After many years of this method of rent payment, my client decided to move his business from Maryland to Virginia. My client told the landlord of his intention and the landlord immediately told my client that my client owed a significant sum of money for late fees and interest under the lease because the rent payments were always late when the landlord came and picked them up. My client refused to pay interest and late fees and the parties went to court on that and many other issues.
In Court, the landlord argued entitlement to the late fees and interest denying that he requested the in-person rent payments and arguing that even if he did request that method of payment, the landlord’s alleged oral request for in-person late payments could not modify the lease’s requirement of payments by the 5th day of each month.

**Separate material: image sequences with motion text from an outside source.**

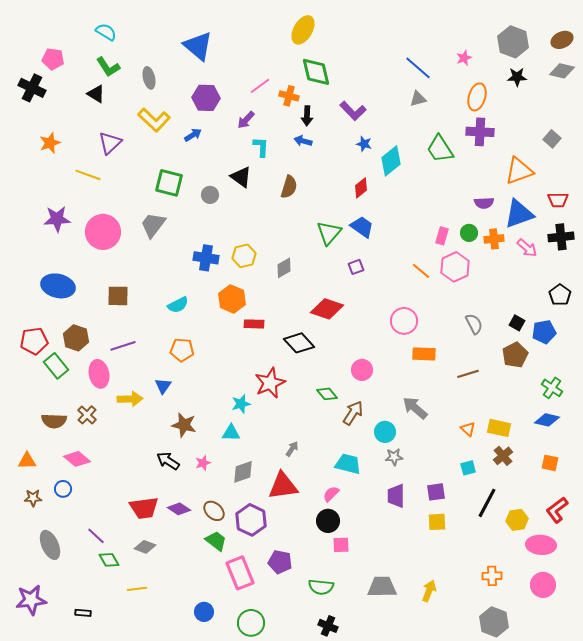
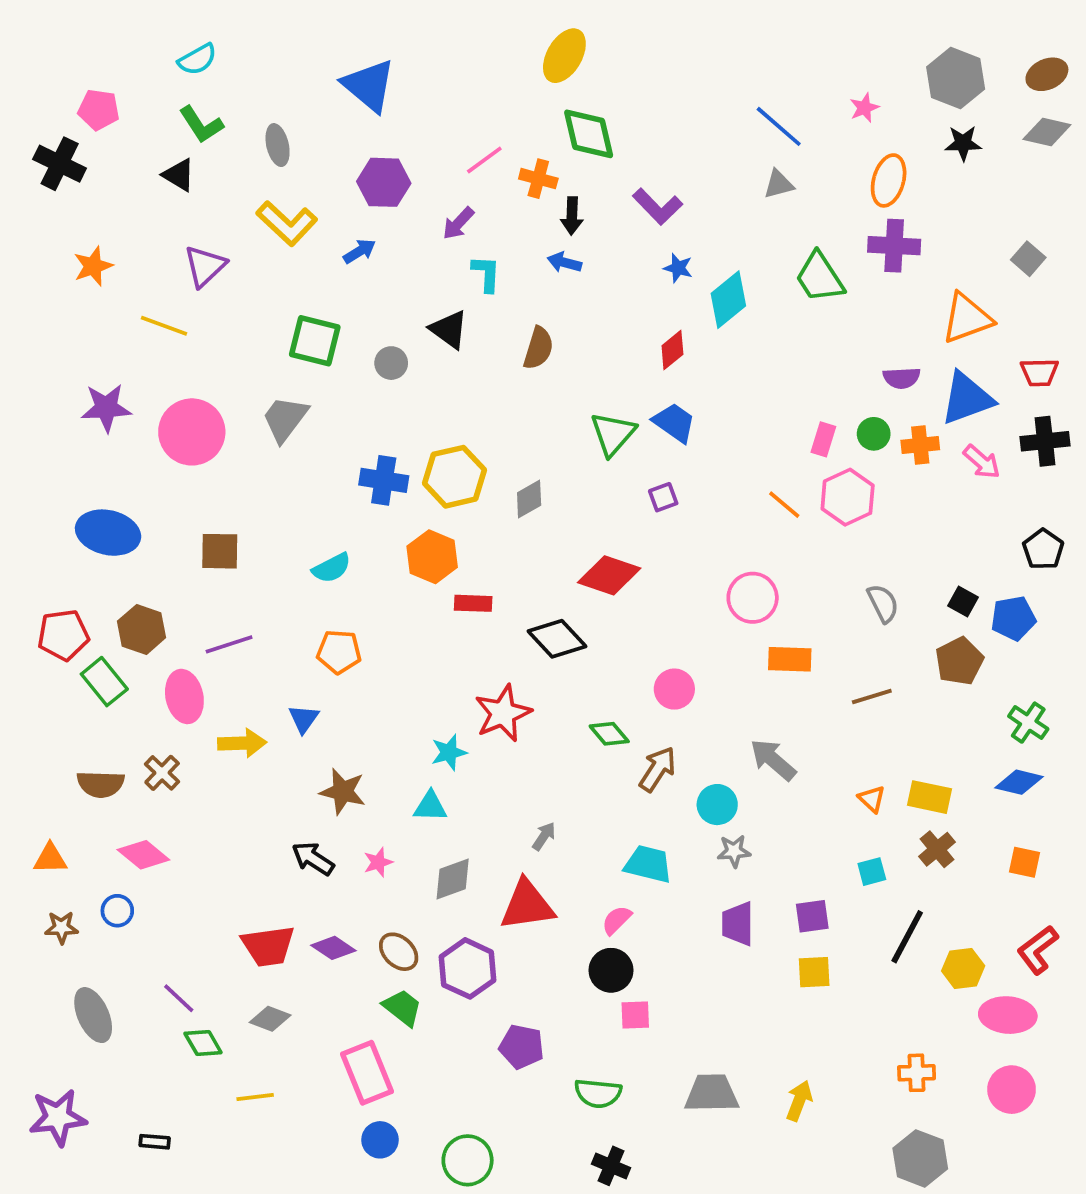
cyan semicircle: (106, 32) -> (197, 59), turned 120
yellow hexagon: (244, 256) -> (455, 477), size x1.4
pink rectangle: (240, 573) -> (367, 1073), moved

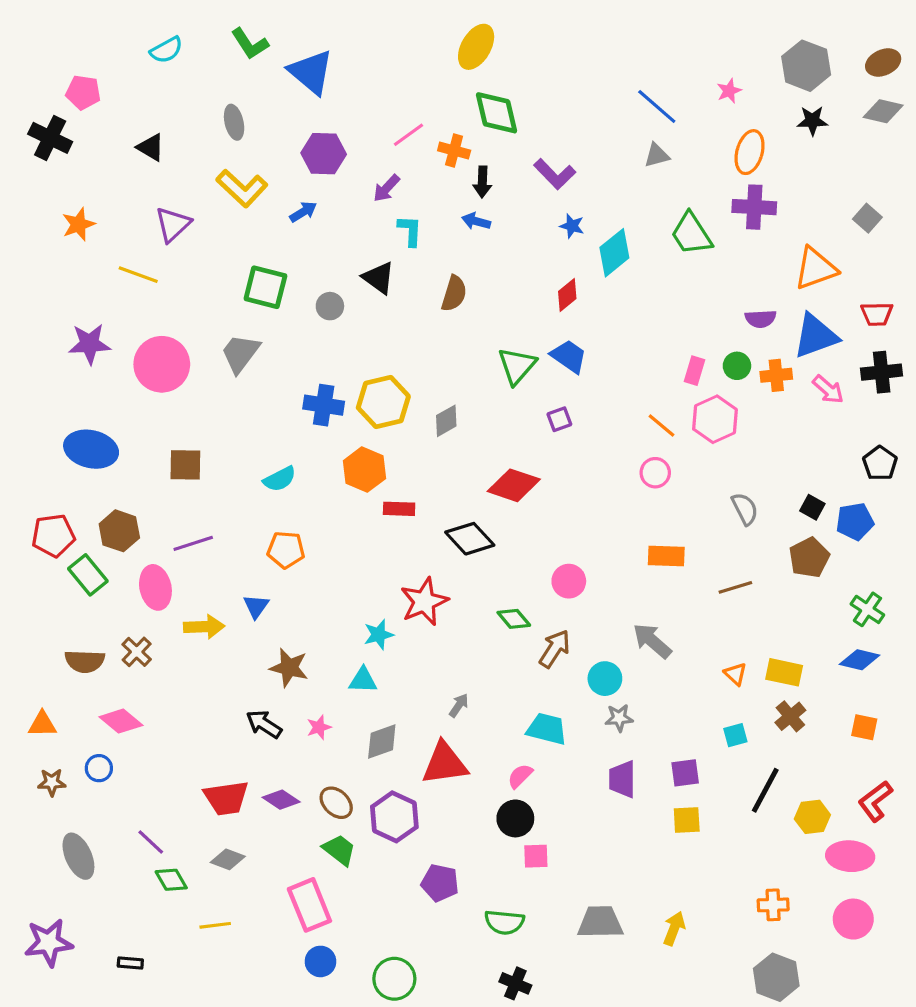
green L-shape: (201, 125) -> (250, 44), moved
pink circle: (753, 598) -> (655, 473), moved, size x0.7

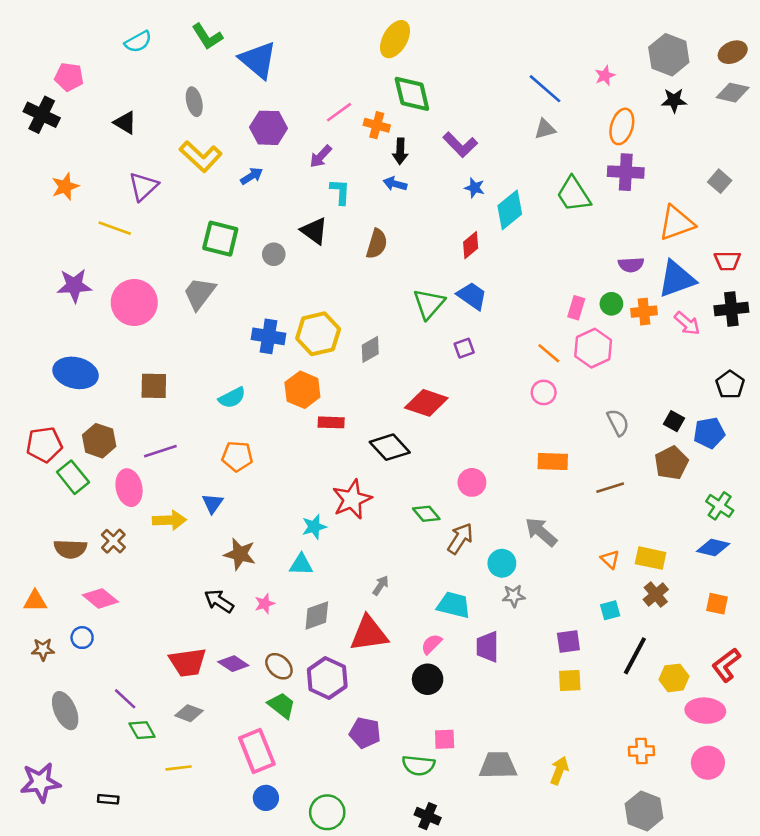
purple trapezoid: (622, 779) -> (488, 647), moved
pink square: (536, 856) -> (445, 739), moved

The lease provided that it could not be modified by oral agreement, and that there would be no waiver of any of the terms of the lease unless that waiver was in writing.
In Court we argued that the landlord’s request for in-person payment and the parties’ practice of hand payment of rent was an enforceable oral modification of the lease. The Court agreed that if we could prove the oral agreement and the past practice, we could defeat the landlord’s claim for late fees and interest at trial. Our argument was based upon Hoffman v. Glock, 20 Md.App. 284, 288-289 (1974). In that case, the Court of Special Appeals held that: “Notwithstanding a written agreement that any change to a contract must be in writing, the parties by subsequent oral agreement and by their conduct may waive the requirements of a written contract.” Ultimately, the landlord could not prove the amount of late fees and interest at trial and agreed to walk-away from its claims.
Whether you are representing the landlord or the tenant it is important to know that this argument (oral modification to a written contract) can be made and that you cannot always count on the written lease, or any written contract, to preclude a party from arguing that the parties modified their contract by subsequent oral agreement.